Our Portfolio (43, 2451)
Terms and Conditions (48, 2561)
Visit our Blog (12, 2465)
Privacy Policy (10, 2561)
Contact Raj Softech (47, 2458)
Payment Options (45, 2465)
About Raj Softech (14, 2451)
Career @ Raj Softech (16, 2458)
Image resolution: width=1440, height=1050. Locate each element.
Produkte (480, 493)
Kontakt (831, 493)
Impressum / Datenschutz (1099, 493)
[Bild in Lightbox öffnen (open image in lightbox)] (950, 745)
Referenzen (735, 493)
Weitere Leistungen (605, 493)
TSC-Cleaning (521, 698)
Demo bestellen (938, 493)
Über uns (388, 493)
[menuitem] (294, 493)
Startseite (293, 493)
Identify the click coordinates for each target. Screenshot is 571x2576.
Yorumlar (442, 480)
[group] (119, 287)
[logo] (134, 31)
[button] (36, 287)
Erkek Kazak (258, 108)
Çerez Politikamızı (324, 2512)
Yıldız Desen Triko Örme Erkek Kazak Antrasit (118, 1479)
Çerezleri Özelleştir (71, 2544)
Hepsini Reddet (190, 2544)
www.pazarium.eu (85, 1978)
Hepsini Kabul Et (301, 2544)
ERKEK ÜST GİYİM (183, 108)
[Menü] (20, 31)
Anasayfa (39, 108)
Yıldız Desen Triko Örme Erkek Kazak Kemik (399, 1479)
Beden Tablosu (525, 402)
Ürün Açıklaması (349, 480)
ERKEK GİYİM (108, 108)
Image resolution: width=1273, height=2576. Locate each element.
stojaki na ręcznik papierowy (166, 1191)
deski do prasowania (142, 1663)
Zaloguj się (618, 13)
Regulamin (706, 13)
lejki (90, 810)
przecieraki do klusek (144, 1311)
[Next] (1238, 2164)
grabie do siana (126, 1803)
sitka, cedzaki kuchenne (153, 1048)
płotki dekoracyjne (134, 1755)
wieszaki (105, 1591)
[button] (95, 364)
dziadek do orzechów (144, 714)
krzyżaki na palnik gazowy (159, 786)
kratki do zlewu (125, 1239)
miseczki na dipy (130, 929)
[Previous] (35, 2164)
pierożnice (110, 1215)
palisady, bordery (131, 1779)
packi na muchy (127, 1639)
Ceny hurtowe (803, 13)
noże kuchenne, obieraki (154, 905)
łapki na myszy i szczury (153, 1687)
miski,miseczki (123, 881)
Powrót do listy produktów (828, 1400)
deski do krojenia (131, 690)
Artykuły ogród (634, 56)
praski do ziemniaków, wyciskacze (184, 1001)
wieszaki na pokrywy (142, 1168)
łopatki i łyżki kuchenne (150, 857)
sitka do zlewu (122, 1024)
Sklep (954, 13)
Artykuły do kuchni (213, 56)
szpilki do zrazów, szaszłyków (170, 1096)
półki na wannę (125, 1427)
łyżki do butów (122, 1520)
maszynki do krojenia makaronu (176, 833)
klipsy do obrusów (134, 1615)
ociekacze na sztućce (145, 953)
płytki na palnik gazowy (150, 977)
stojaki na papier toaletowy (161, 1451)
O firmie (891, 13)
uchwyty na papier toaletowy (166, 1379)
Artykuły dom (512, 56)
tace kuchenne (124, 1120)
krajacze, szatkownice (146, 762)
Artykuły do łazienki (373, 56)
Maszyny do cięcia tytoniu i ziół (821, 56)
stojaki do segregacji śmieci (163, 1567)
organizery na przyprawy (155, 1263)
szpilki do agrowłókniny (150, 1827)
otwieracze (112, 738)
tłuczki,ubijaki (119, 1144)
^^^^^^^^^^^^^^^^
» **EXERCISE DETAILS**:
Your answer should be the lines above from the one containing "[button] (36, 287)" through the one containing "wieszaki (105, 1591)", copied exactly and with both ends kept.

» **SOLUTION**:
[button] (36, 287)
Erkek Kazak (258, 108)
Çerez Politikamızı (324, 2512)
Yıldız Desen Triko Örme Erkek Kazak Antrasit (118, 1479)
Çerezleri Özelleştir (71, 2544)
Hepsini Reddet (190, 2544)
www.pazarium.eu (85, 1978)
Hepsini Kabul Et (301, 2544)
ERKEK ÜST GİYİM (183, 108)
[Menü] (20, 31)
Anasayfa (39, 108)
Yıldız Desen Triko Örme Erkek Kazak Kemik (399, 1479)
Beden Tablosu (525, 402)
Ürün Açıklaması (349, 480)
ERKEK GİYİM (108, 108)
Image resolution: width=1273, height=2576. Locate each element.
stojaki na ręcznik papierowy (166, 1191)
deski do prasowania (142, 1663)
Zaloguj się (618, 13)
Regulamin (706, 13)
lejki (90, 810)
przecieraki do klusek (144, 1311)
[Next] (1238, 2164)
grabie do siana (126, 1803)
sitka, cedzaki kuchenne (153, 1048)
płotki dekoracyjne (134, 1755)
wieszaki (105, 1591)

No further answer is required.